- [YOUR ASSIGNMENT]: Pictures in the listing below are skipped, while the lines from the "mai mult timp" line through the "nkündigung, denn bei" line are returned word for word.
[[ EXERCISE MATERIALS open ]]
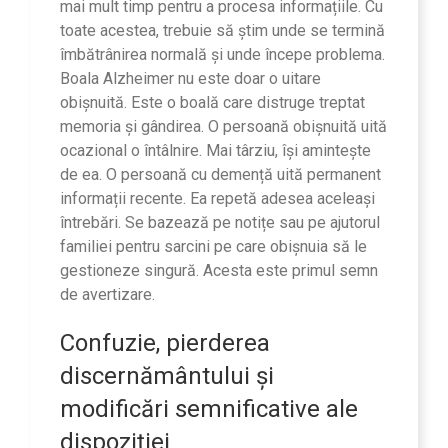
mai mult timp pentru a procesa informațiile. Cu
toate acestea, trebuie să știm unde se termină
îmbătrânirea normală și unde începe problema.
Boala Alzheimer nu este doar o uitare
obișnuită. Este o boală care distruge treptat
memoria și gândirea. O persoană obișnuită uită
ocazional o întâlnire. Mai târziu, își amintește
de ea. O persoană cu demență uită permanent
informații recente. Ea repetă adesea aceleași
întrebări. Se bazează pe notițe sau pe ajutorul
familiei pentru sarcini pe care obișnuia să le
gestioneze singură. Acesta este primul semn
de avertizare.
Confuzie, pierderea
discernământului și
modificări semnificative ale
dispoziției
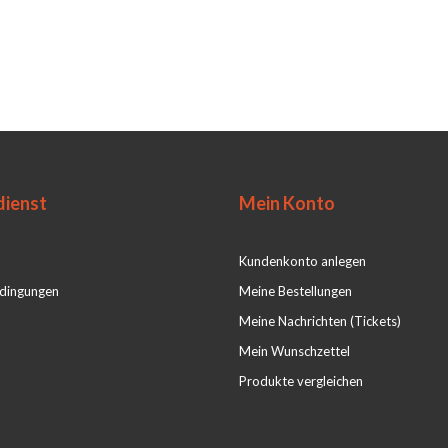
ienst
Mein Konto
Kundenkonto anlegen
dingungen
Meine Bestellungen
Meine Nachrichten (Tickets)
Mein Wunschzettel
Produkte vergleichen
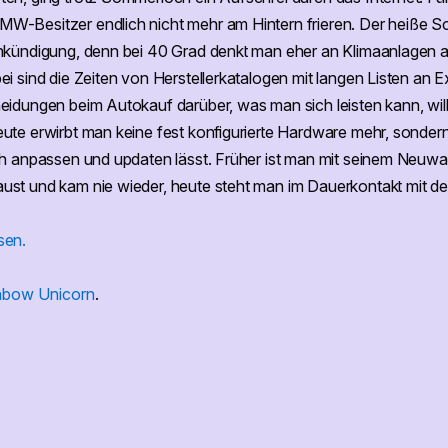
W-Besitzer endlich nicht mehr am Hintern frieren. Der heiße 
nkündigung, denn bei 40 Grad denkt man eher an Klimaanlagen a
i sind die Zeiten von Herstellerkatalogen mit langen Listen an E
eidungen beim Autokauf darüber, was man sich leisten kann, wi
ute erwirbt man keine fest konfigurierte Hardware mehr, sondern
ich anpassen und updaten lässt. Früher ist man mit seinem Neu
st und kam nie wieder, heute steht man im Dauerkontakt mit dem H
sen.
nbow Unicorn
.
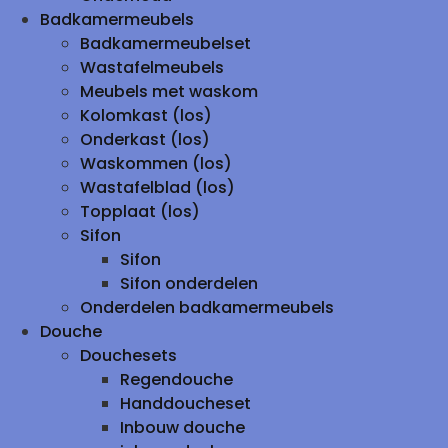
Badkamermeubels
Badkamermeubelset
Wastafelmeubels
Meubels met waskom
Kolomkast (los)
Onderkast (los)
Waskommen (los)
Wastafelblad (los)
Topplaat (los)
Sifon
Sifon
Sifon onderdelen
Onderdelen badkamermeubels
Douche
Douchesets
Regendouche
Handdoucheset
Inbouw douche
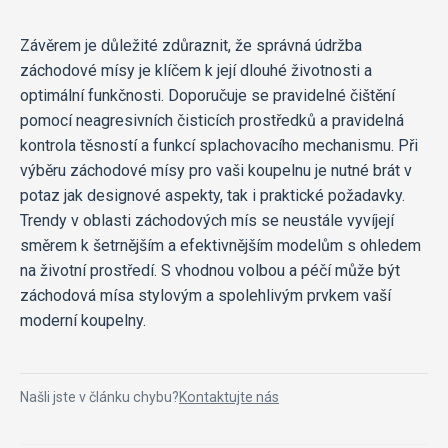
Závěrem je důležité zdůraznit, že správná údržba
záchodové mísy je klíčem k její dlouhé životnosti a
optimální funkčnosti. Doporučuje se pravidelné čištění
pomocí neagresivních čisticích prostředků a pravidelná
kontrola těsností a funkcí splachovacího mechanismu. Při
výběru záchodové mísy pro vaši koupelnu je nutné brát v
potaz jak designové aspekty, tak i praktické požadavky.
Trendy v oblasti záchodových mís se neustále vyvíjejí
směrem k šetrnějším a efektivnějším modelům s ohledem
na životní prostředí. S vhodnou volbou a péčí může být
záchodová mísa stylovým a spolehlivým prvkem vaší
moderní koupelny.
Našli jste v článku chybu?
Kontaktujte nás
[[ EXERCISE MATERIALS closed ]]
[[ EXERCISE MATERIALS open ]]
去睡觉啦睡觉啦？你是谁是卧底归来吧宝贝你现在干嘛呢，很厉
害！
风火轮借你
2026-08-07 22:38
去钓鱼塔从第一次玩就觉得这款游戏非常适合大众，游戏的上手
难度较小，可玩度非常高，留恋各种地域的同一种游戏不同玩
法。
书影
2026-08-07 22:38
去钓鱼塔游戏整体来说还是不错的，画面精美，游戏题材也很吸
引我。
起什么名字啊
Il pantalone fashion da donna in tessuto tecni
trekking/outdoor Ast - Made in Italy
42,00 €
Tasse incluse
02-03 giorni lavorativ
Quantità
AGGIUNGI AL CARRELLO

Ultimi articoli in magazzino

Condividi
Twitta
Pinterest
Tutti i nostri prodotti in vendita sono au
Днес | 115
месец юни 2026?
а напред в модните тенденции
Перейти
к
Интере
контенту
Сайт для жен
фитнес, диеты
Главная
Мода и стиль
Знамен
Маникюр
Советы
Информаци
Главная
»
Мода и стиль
[[ EXERCISE MATERIALS closed ]]
[[ EXERCISE MATERIALS open ]]
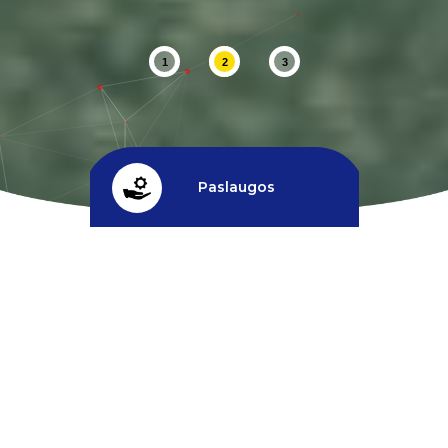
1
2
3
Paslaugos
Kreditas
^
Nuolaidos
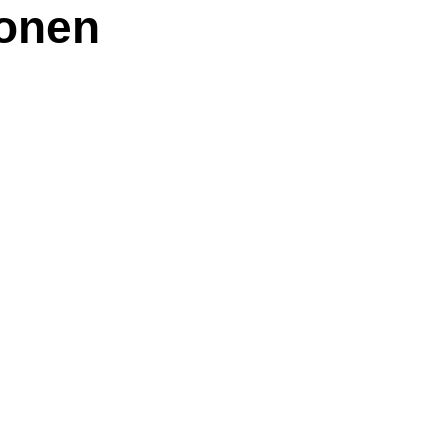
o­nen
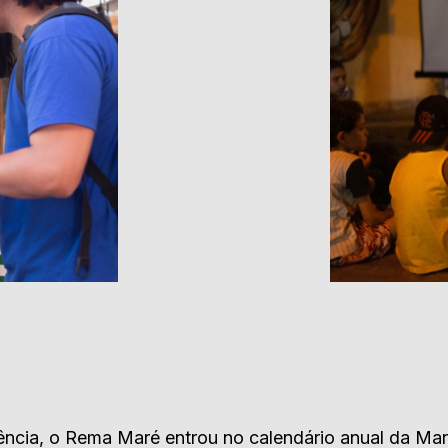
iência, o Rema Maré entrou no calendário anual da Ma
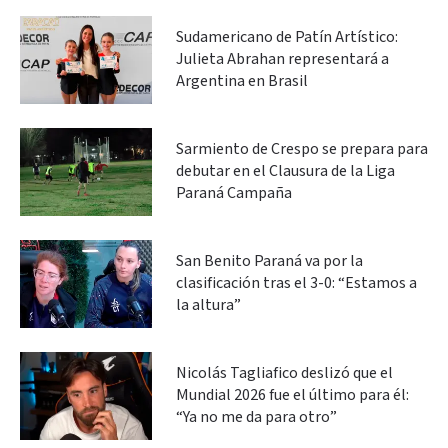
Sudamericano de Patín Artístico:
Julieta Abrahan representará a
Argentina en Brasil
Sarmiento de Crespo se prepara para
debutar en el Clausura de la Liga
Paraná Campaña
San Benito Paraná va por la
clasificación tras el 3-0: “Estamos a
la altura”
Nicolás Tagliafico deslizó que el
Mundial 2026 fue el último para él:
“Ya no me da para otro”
[[ EXERCISE MATERIALS closed ]]
- [SOLVED EXERCISE]:
mai mult timp pentru a procesa informațiile. Cu
toate acestea, trebuie să știm unde se termină
îmbătrânirea normală și unde începe problema.
Boala Alzheimer nu este doar o uitare
obișnuită. Este o boală care distruge treptat
memoria și gândirea. O persoană obișnuită uită
ocazional o întâlnire. Mai târziu, își amintește
de ea. O persoană cu demență uită permanent
informații recente. Ea repetă adesea aceleași
întrebări. Se bazează pe notițe sau pe ajutorul
familiei pentru sarcini pe care obișnuia să le
gestioneze singură. Acesta este primul semn
de avertizare.
Confuzie, pierderea
discernământului și
modificări semnificative ale
dispoziției
ienst
Mein Konto
Kundenkonto anlegen
dingungen
Meine Bestellungen
Meine Nachrichten (Tickets)
Mein Wunschzettel
Produkte vergleichen
W-Besitzer endlich nicht mehr am Hintern frieren. Der heiße 
nkündigung, denn bei 40 Grad denkt man eher an Klimaanlagen a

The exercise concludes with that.